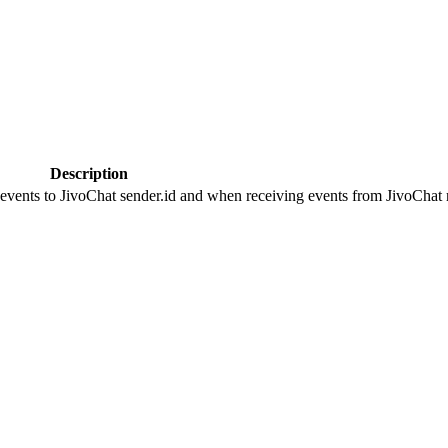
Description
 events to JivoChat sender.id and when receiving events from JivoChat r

* * *

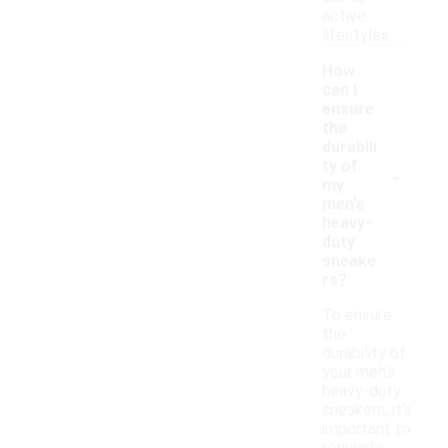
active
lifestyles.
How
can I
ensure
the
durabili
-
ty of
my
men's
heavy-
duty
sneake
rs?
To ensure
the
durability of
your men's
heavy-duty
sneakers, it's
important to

* **Brief**
Starting at the line with "Description" and ending at the line with "events to JivoChat", print each line of the listing above exactly, with no other lines.

* **Response to the task**
Description
 events to JivoChat sender.id and when receiving events from JivoChat r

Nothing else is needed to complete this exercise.